Tony, well, his first name is actually Henry — hey, he wouldn’t respect my mind concerning my name, so F him — never have to worry about me asking to come back in there. Although some of the anger I have towards myself has subsided in terms of the time, years, and money I wasted in that toilet bowl, there’s still some anger that’s still there, but I’ll overcome it. I’ve acknowledged before that I made a mistake getting involved with them. From here, it’s learning from it and keep moving forward.

As far as time, years, and money, the money I can eventually make up but the time and years I’ll never get back, and that’s part of the source of my anger within myself. Well, that and my extreme disappointment in someone who I had a lot of respect for, but it wasn’t reciprocated, so of course, all of that went down the drain. There’s no way I’m going to respect someone who doesn’t respect me. In retrospect, it’s funny how he would call out others for being “false,” and he turned out to be fraudulent.

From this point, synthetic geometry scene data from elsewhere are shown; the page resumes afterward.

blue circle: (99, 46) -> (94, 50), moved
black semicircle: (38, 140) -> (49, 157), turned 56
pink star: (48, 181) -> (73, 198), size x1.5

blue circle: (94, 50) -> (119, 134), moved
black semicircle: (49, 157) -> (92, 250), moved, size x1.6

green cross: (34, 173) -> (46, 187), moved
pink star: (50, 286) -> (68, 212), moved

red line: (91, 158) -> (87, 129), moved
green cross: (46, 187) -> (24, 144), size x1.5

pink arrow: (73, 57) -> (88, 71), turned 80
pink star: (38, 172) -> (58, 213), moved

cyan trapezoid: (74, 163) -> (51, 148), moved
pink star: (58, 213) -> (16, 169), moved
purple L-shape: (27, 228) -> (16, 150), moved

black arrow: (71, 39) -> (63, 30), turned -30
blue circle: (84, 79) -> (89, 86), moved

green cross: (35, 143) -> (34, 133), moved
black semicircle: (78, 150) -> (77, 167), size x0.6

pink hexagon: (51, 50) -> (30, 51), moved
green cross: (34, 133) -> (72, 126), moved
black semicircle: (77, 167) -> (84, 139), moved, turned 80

All-in-all, I’m glad to be out of there. I don’t miss anything about that place. Some call it a “cult,” but I disagree. I think calling it a cult is giving it too much credit. That place is a craphole! Normally, I would call it something else, but I want to keep this entry as PC (Politically Correct) as possible. It’s difficult to dwell and thrive in a toxic, dysfunctional environment like that. Never again. On the bright side, they’re toxic individuals who I’m glad are no longer in my life.

The Rebirth

As I mentioned earlier, while that experience isn’t the only reason for me leaving religion alone altogether, it is what started a domino effect. After my removal, I had time to reflect on things and reexamine everything, and I realized there’s no way anyone has any concrete, tangible proof or evidence of such a deity that ever existed. People are going around trusting and believing in something that’s uncertain and unproven. I’ve trusted “God,” “Yah,” the “Most High” whatever the heck you want to call him for years, and nothing has changed — little-to-nothing at best.

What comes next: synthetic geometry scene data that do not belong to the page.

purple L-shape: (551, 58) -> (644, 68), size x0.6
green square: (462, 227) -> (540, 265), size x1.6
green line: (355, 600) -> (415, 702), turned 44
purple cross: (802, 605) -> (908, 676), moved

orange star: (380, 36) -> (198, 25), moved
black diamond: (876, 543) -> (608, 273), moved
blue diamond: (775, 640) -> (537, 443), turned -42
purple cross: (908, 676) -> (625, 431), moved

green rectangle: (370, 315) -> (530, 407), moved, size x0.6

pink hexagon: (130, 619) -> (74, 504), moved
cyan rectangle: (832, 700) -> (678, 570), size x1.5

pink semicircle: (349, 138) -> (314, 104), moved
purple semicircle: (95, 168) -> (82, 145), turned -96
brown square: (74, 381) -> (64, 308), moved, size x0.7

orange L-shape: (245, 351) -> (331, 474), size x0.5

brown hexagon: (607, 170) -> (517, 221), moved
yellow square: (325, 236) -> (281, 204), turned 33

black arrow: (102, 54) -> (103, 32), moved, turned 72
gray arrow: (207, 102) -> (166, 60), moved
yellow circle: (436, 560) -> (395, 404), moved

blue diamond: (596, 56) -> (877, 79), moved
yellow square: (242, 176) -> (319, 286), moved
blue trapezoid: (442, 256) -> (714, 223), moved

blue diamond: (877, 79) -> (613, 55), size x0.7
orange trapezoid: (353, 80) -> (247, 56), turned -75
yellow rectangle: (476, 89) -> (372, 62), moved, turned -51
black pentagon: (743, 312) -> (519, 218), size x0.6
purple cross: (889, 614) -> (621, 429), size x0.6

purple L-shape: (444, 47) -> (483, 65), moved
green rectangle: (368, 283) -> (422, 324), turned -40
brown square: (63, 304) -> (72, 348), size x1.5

Since taking this path, I feel as if I have a new lease on life. I don’t have these religious, in some cases overbearingly legalistic, rules and restrictions holding me back. It’s as if a long-time spell has been broken and that dark cloud of fear has dissipated, and it all started with the aftermath of that experience. Now, that doesn’t mean I’m going to go around living any kind of way; however, I don’t think you need religion to be a “good” or “righteous” person. I walked away from it and I’m glad to say that I still don’t have a desire to do certain things.

These preachers will use these scare tactics such as the “devil,” and if you do such and such, you’re “going to hell.” To me, it’s nothing but fearmongering. Referring back to my experience at TWOY — rather, the aftermath of it — coming to these realizations is what helped me get over that fear of “going of hell.” None of this stuff has been proven. I think it’s nothing more than glorified scare tactics and fearmongering.

In the end, it’s all a bunch of mental manipulation to keep people in check and to get people to do their bidding. For instance, the thing with tithing. These preachers will convince that you’re “robbing God” or whatever deity you follow, if you don’t pay your tithes, using verses in that fairy tale book called the Bible in an attempt to back up their claim.

Question: What would something invisible need with something tangible? As that old expression goes: “What does ‘God’ need with money?” You know, there was a time where I would’ve had a problem with someone saying that, but the process of reflecting, reexamining, unlearning, and deprogramming a lot of things that I thought or believed to be true has changed that.

I think this whole religion thing is biggest con and cash cow ever. I think it’s the only thing that sells more than sex and controversy, and ironically, sometimes all three of them end up in the same bed, so to speak. I have more I want to say concerning this matter, but my goal was to keep it as brief as possible, so while I’m ending this entry here, this definitely won’t be my last time talking about it. As matter of fact, I intend to go into more detail in the future.